On Thu, 2018-01-04 at 14:02 +0100, Niels Möller wrote:
Nikos Mavrogiannopoulos n.mavrogiannopoulos@gmail.com writes:
Niels what do think about CFB8?
If there applications for it, it makes sense to add it. My main question is, should it be a separate set of functions, or should we make the reasonably straightforward extension to cfb_encrypt and cfb_decrypt so that passing length == 1 implies cfb8? All needed, if I remember the earlier discussion, is to add the appopriate iv update to the
if (left > 0) { .... }
Do you think we need this generality? The CFB mode is a legacy mode, and the only existing uses in software are cfb8 or cfb with block size. NIST SP800-38a defines CFB1, CFB8 and CFB128, so even such a generalized mode wouldn't cope with CFB1 (and it shouldn't as CFB1 looks like something defined for compatibility with old hw).
What's samba's usecase for CFB8? As far as I understand, CFB8 (or small-symbol CFB in general) makes sense only when one needs to encrypt and transmit each byte before the next cleartext byte becomes available.

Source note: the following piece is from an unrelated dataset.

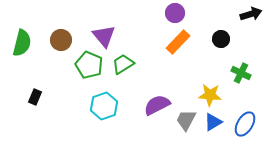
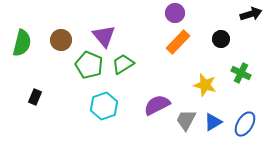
yellow star: moved 5 px left, 10 px up; rotated 10 degrees clockwise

It's for the netlogon protocol as far as I understand. They use CFB8 to encrypt arbitrary data, as if it was with a stream cipher. I can only speculate why CFB8 was chosen, but I guess it was selected as a way to convert a block cipher to a stream and avoid thinking about padding.
On that view, I've compiled a list of new modes which seem to be useful in other applications: AES-CMAC: fast MAC used in samba and there is a draft for NTP protocol. There is implementation in samba at [1]. AES-XTS: it is a mode used in disk volume encryption when no authentication is to be present (ntfs and luks can use it). It is implemented in qemu [0] which already has a nettle back-end. AES-SIV-CMAC: An AES AEAD mode which does not fail secrecy/catastrophically when a nonce is repeated. There is a draft for its use under NTP (draft-ietf-ntp-using-nts-for-ntp-10).
Do they fit well with current nettle interfaces? I take it CMAC is related (but slightly different?) to the CBC-MAC used in CCM mode?
Right.
For the AES-CMAC, there doesn't seem to be a generic MAC interface in nettle, but even if it was, it is a straightforward MAC with setkey(), update() and digest().
AES-SIV-CMAC is an AEAD cipher so I guess an interface like ccm_encrypt_message() and ccm_decrypt_message() would be sufficient.
XTS looks like something along CBC api-wise. It will require the storage of two cipher states, but nothing special.